### AIM OF THE TASK
Reproduce all of the data exactly. Images are not to appear in the reply.

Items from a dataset
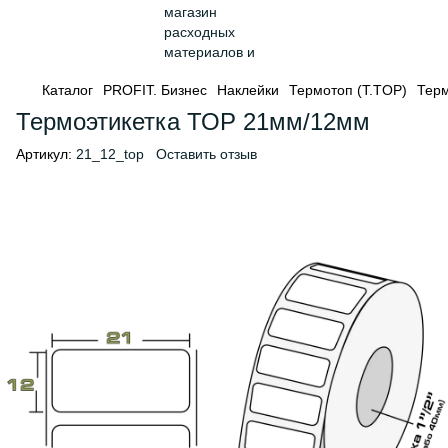
Каталог
PROFIT. Бизнес
Наклейки
Термотоп (T.TOP)
Терм
Термоэтикетка ТОР 21мм/12мм
Артикул:
21_12_top
Оставить отзыв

### ANSWER TO THIS TASK
Каталог
PROFIT. Бизнес
Наклейки
Термотоп (T.TOP)
Терм
Термоэтикетка ТОР 21мм/12мм
Артикул:
21_12_top
Оставить отзыв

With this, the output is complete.